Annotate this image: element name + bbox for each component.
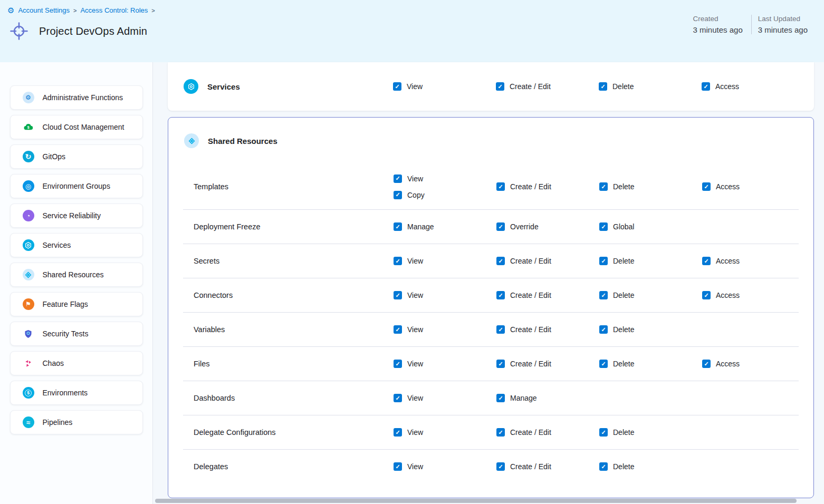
permission-checkbox-checked[interactable]: ✓ — [599, 462, 608, 471]
permission-checkbox-checked[interactable]: ✓ — [599, 325, 608, 334]
permission-item: ✓Create / Edit — [496, 182, 599, 191]
permission-item: ✓View — [394, 462, 496, 471]
permission-checkbox-checked[interactable]: ✓ — [599, 360, 608, 368]
permission-checkbox-checked[interactable]: ✓ — [702, 257, 711, 265]
permission-checkbox-checked[interactable]: ✓ — [496, 291, 505, 299]
sidebar-item-feature-flags[interactable]: ⚑Feature Flags — [10, 292, 143, 316]
permission-cell: ✓Access — [702, 291, 813, 299]
sidebar-item-label: Environment Groups — [43, 182, 110, 190]
permission-label: Access — [716, 257, 740, 265]
resource-label: Variables — [194, 325, 394, 334]
permission-cell: ✓View — [394, 462, 496, 471]
permission-row-files: Files✓View✓Create / Edit✓Delete✓Access — [168, 347, 813, 381]
permission-item: ✓Access — [702, 257, 813, 265]
permission-checkbox-checked[interactable]: ✓ — [599, 257, 608, 265]
sidebar-item-environments[interactable]: $Environments — [10, 381, 143, 405]
permission-checkbox-checked[interactable]: ✓ — [702, 182, 711, 191]
sidebar-item-gitops[interactable]: ↻GitOps — [10, 144, 143, 169]
permission-cell: ✓Create / Edit — [496, 82, 599, 91]
permission-row-variables: Variables✓View✓Create / Edit✓Delete — [168, 313, 813, 346]
resource-label: Templates — [194, 182, 394, 191]
sidebar-item-cloud-cost-management[interactable]: $Cloud Cost Management — [10, 115, 143, 139]
permission-label: Create / Edit — [510, 182, 551, 191]
permission-label: Create / Edit — [510, 325, 551, 334]
permission-cell: ✓Override — [496, 222, 599, 231]
permission-checkbox-checked[interactable]: ✓ — [496, 325, 505, 334]
permission-label: Delete — [613, 291, 634, 299]
permission-checkbox-checked[interactable]: ✓ — [496, 222, 505, 231]
permission-label: View — [407, 291, 423, 299]
sidebar-item-pipelines[interactable]: ≈Pipelines — [10, 410, 143, 434]
permission-item: ✓Create / Edit — [496, 360, 599, 368]
permission-checkbox-checked[interactable]: ✓ — [599, 291, 608, 299]
permission-label: View — [407, 428, 423, 437]
breadcrumb-link-account-settings[interactable]: Account Settings — [18, 6, 70, 14]
permission-checkbox-checked[interactable]: ✓ — [496, 360, 505, 368]
permission-checkbox-checked[interactable]: ✓ — [599, 428, 608, 437]
permission-checkbox-checked[interactable]: ✓ — [394, 175, 402, 183]
permissions-main: Services ✓View✓Create / Edit✓Delete✓Acce… — [153, 62, 824, 504]
permission-checkbox-checked[interactable]: ✓ — [394, 291, 402, 299]
permission-checkbox-checked[interactable]: ✓ — [394, 257, 402, 265]
permission-checkbox-checked[interactable]: ✓ — [599, 222, 608, 231]
permission-checkbox-checked[interactable]: ✓ — [394, 462, 402, 471]
permission-cell: ✓Delete — [599, 182, 702, 191]
sidebar-item-service-reliability[interactable]: ◔Service Reliability — [10, 203, 143, 228]
permission-label: Manage — [407, 222, 434, 231]
permission-item: ✓Create / Edit — [496, 82, 599, 91]
horizontal-scrollbar-thumb[interactable] — [155, 499, 797, 503]
breadcrumb-link-access-control-roles[interactable]: Access Control: Roles — [80, 6, 148, 14]
permission-row-dashboards: Dashboards✓View✓Manage — [168, 381, 813, 415]
settings-gear-icon: ⚙ — [7, 6, 14, 14]
permission-checkbox-checked[interactable]: ✓ — [496, 394, 505, 402]
permission-checkbox-checked[interactable]: ✓ — [394, 325, 402, 334]
permission-checkbox-checked[interactable]: ✓ — [496, 462, 505, 471]
permission-checkbox-checked[interactable]: ✓ — [394, 360, 402, 368]
permission-item: ✓Access — [702, 182, 813, 191]
permission-checkbox-checked[interactable]: ✓ — [394, 428, 402, 437]
permission-checkbox-checked[interactable]: ✓ — [599, 182, 608, 191]
sidebar-item-shared-resources[interactable]: Shared Resources — [10, 263, 143, 287]
permission-checkbox-checked[interactable]: ✓ — [496, 182, 505, 191]
permission-cell: ✓View — [394, 291, 496, 299]
sidebar-item-security-tests[interactable]: Security Tests — [10, 322, 143, 346]
permission-label: View — [407, 394, 423, 402]
last-updated-label: Last Updated — [758, 15, 808, 23]
permission-checkbox-checked[interactable]: ✓ — [394, 222, 402, 231]
permission-checkbox-checked[interactable]: ✓ — [702, 291, 711, 299]
content-layout: ⚙Administrative Functions$Cloud Cost Man… — [0, 62, 824, 504]
permission-checkbox-checked[interactable]: ✓ — [394, 191, 402, 199]
breadcrumb: ⚙ Account Settings > Access Control: Rol… — [7, 6, 813, 14]
sidebar-item-label: Security Tests — [43, 329, 89, 338]
permission-label: Create / Edit — [510, 360, 551, 368]
permission-checkbox-checked[interactable]: ✓ — [702, 82, 710, 91]
created-label: Created — [693, 15, 743, 23]
sidebar-item-chaos[interactable]: Chaos — [10, 351, 143, 375]
permission-item: ✓Delete — [599, 291, 702, 299]
admin-functions-icon: ⚙ — [23, 92, 34, 103]
sidebar-item-environment-groups[interactable]: ◎Environment Groups — [10, 174, 143, 198]
permission-checkbox-checked[interactable]: ✓ — [496, 257, 505, 265]
permission-checkbox-checked[interactable]: ✓ — [496, 428, 505, 437]
permission-label: Delete — [612, 82, 634, 91]
permission-checkbox-checked[interactable]: ✓ — [394, 394, 402, 402]
sidebar-item-services[interactable]: Services — [10, 233, 143, 257]
section-title: Services — [207, 82, 240, 91]
breadcrumb-separator-icon: > — [151, 7, 155, 14]
page-header: ⚙ Account Settings > Access Control: Rol… — [0, 0, 824, 62]
permission-cell: ✓Access — [702, 182, 813, 191]
permission-checkbox-checked[interactable]: ✓ — [702, 360, 711, 368]
permission-checkbox-checked[interactable]: ✓ — [599, 82, 607, 91]
sidebar-item-label: Services — [43, 241, 71, 249]
permission-checkbox-checked[interactable]: ✓ — [393, 82, 401, 91]
permission-item: ✓View — [394, 257, 496, 265]
permission-checkbox-checked[interactable]: ✓ — [496, 82, 504, 91]
permission-cell: ✓View — [394, 325, 496, 334]
permission-item: ✓Delete — [599, 182, 702, 191]
permission-item: ✓View — [394, 428, 496, 437]
sidebar-item-administrative-functions[interactable]: ⚙Administrative Functions — [10, 85, 143, 110]
created-value: 3 minutes ago — [693, 25, 743, 34]
permission-row-deployment-freeze: Deployment Freeze✓Manage✓Override✓Global — [168, 210, 813, 244]
permission-label: Create / Edit — [510, 291, 551, 299]
shared-resources-icon — [23, 269, 34, 280]
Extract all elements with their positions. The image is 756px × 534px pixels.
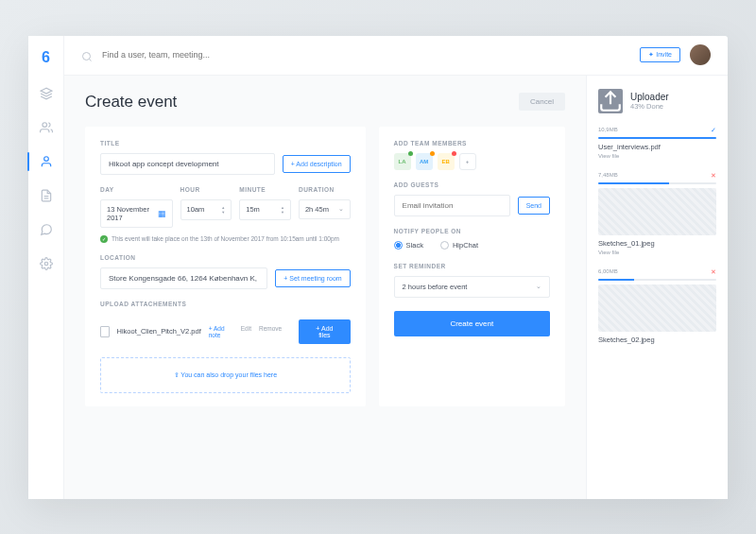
progress-bar [598, 137, 716, 139]
minute-label: MINUTE [239, 186, 291, 193]
search-icon [81, 49, 93, 60]
upload-item: 6,00MB✕ Sketches_02.jpeg [598, 268, 716, 344]
event-side-card: ADD TEAM MEMBERS LA AM EB + ADD GUESTS S… [379, 127, 565, 406]
svg-marker-0 [41, 88, 52, 94]
upload-item: 7,48MB✕ Sketches_01.jpeg View file [598, 172, 716, 255]
invite-label: Invite [656, 51, 672, 58]
progress-bar [598, 182, 716, 184]
upload-icon: ⇪ [174, 371, 180, 378]
edit-link[interactable]: Edit [241, 325, 251, 338]
radio-icon [440, 241, 449, 250]
page-title: Create event [85, 93, 177, 112]
upload-thumbnail [598, 284, 716, 332]
create-event-button[interactable]: Create event [394, 311, 550, 336]
set-meeting-room-button[interactable]: + Set meeting room [275, 269, 350, 287]
radio-icon [394, 241, 403, 250]
content: Create event Cancel TITLE + Add descript… [64, 76, 728, 499]
upload-size: 10,9MB [598, 127, 618, 134]
upload-icon [598, 89, 623, 113]
upload-filename: Sketches_01.jpeg [598, 239, 716, 248]
layers-icon[interactable] [40, 87, 53, 100]
uploader-panel: Uploader 43% Done 10,9MB✓ User_interview… [586, 76, 728, 499]
svg-point-2 [43, 156, 48, 161]
search-input[interactable] [102, 50, 630, 60]
guests-label: ADD GUESTS [394, 181, 550, 188]
main: ✦ Invite Create event Cancel TITLE + Add… [64, 36, 728, 499]
chat-icon[interactable] [40, 223, 53, 236]
check-icon[interactable]: ✓ [711, 127, 716, 134]
invite-button[interactable]: ✦ Invite [640, 47, 680, 62]
upload-size: 6,00MB [598, 268, 618, 276]
send-invite-button[interactable]: Send [518, 197, 550, 215]
users-icon[interactable] [40, 121, 53, 134]
notify-hipchat-radio[interactable]: HipChat [440, 241, 478, 250]
location-label: LOCATION [100, 254, 351, 261]
remove-link[interactable]: Remove [259, 325, 282, 338]
user-icon[interactable] [40, 155, 53, 168]
add-member-button[interactable]: + [459, 153, 476, 170]
attachment-name: Hikoot_Clien_Pitch_V2.pdf [117, 327, 201, 336]
chevron-down-icon: ⌄ [338, 205, 344, 213]
view-file-link[interactable]: View file [598, 250, 716, 255]
close-icon[interactable]: ✕ [711, 268, 716, 276]
reminder-select[interactable]: 2 hours before event⌄ [394, 276, 550, 298]
chevron-down-icon: ⌄ [536, 283, 541, 290]
topbar: ✦ Invite [64, 36, 728, 76]
title-label: TITLE [100, 140, 351, 146]
check-icon: ✓ [100, 235, 108, 243]
file-icon[interactable] [40, 189, 53, 202]
day-label: DAY [100, 186, 173, 193]
reminder-label: SET REMINDER [394, 263, 550, 269]
file-icon [100, 326, 110, 337]
svg-point-6 [83, 53, 91, 60]
hour-label: HOUR [180, 186, 232, 193]
team-badge[interactable]: AM [416, 153, 433, 170]
team-badge[interactable]: EB [438, 153, 455, 170]
duration-select[interactable]: 2h 45m⌄ [299, 199, 351, 219]
upload-item: 10,9MB✓ User_interviews.pdf View file [598, 127, 716, 159]
upload-filename: Sketches_02.jpeg [598, 336, 716, 344]
upload-size: 7,48MB [598, 172, 618, 180]
event-form-card: TITLE + Add description DAY 13 November … [85, 127, 366, 406]
add-note-link[interactable]: + Add note [209, 325, 233, 338]
guest-email-input[interactable] [394, 195, 510, 216]
page-header: Create event Cancel [85, 93, 565, 112]
spinner-icon: ▲▼ [281, 205, 284, 215]
sidebar: 6 [28, 36, 64, 499]
notify-slack-radio[interactable]: Slack [394, 241, 423, 250]
attachment-row: Hikoot_Clien_Pitch_V2.pdf + Add note Edi… [100, 314, 351, 350]
team-label: ADD TEAM MEMBERS [394, 140, 550, 146]
upload-thumbnail [598, 188, 716, 235]
team-badge[interactable]: LA [394, 153, 411, 170]
calendar-icon: ▦ [158, 209, 166, 218]
add-description-button[interactable]: + Add description [283, 155, 351, 173]
add-files-button[interactable]: + Add files [299, 319, 350, 344]
svg-point-5 [44, 262, 48, 266]
dropzone[interactable]: ⇪ You can also drop your files here [100, 357, 351, 393]
view-file-link[interactable]: View file [598, 153, 716, 159]
progress-bar [598, 279, 716, 281]
avatar[interactable] [690, 44, 711, 65]
schedule-hint: ✓This event will take place on the 13th … [100, 235, 351, 243]
day-input[interactable]: 13 November 2017▦ [100, 199, 173, 228]
svg-line-7 [89, 59, 91, 60]
attachments-label: UPLOAD ATTACHEMENTS [100, 301, 351, 307]
duration-label: DURATION [299, 186, 351, 193]
center-column: Create event Cancel TITLE + Add descript… [64, 76, 586, 499]
location-input[interactable] [100, 267, 267, 289]
logo: 6 [42, 49, 50, 66]
uploader-progress-text: 43% Done [630, 102, 669, 111]
spinner-icon: ▲▼ [221, 205, 225, 215]
title-input[interactable] [100, 153, 275, 175]
minute-input[interactable]: 15m▲▼ [239, 199, 291, 220]
close-icon[interactable]: ✕ [711, 172, 716, 180]
gear-icon[interactable] [40, 257, 53, 270]
uploader-title: Uploader [630, 92, 669, 102]
upload-filename: User_interviews.pdf [598, 143, 716, 151]
notify-label: NOTIFY PEOPLE ON [394, 228, 550, 234]
app-window: 6 ✦ Invite Create event Cancel TITLE [28, 36, 728, 499]
hour-input[interactable]: 10am▲▼ [180, 199, 232, 220]
svg-point-1 [42, 122, 46, 127]
cancel-button[interactable]: Cancel [519, 93, 565, 111]
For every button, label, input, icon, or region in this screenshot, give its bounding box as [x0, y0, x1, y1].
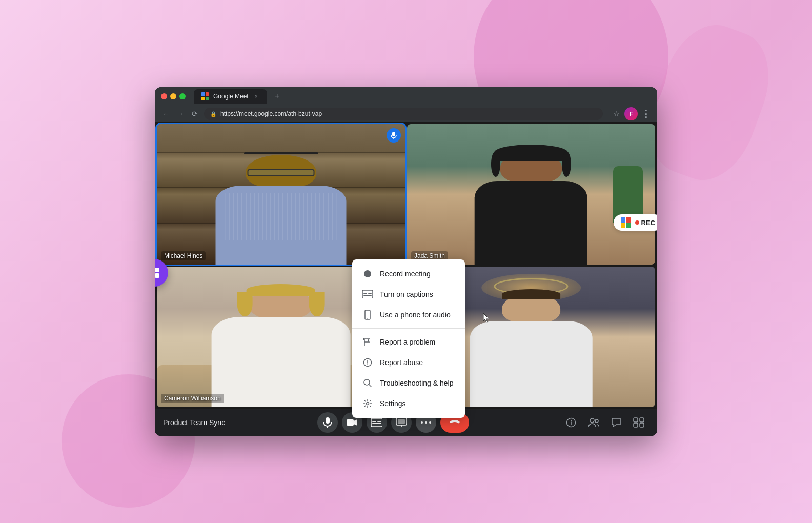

**Action item**
Go through the material line by line. Show each line that contains the string "main".

**Answer area**
permissions-main: Services ✓View✓Create / Edit✓Delete✓Acce… — [153, 62, 824, 504]
main: ✦ Invite Create event Cancel TITLE + Add… [64, 36, 728, 499]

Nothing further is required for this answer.